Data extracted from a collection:
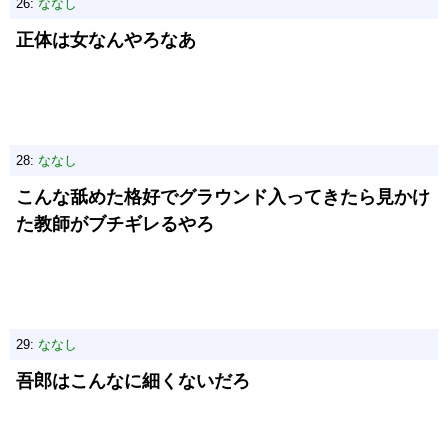
26:
ななし
正体は女なんやろなあ
28:
ななし
こんな舐めた格好でグラウンド入ってきたら見かけ
た教師がブチギレるやろ
29:
ななし
吾郎はこんなに細くないだろ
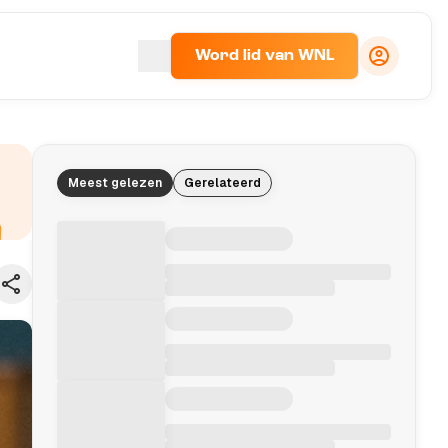
Word lid van WNL
Meest gelezen
Gerelateerd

• **Brief**:
Please retype the data exactly as it appears, but without any of its pictures.

• **Reply to the task**:
26:
ななし
正体は女なんやろなあ
28:
ななし
こんな舐めた格好でグラウンド入ってきたら見かけ
た教師がブチギレるやろ
29:
ななし
吾郎はこんなに細くないだろ
Word lid van WNL
Meest gelezen
Gerelateerd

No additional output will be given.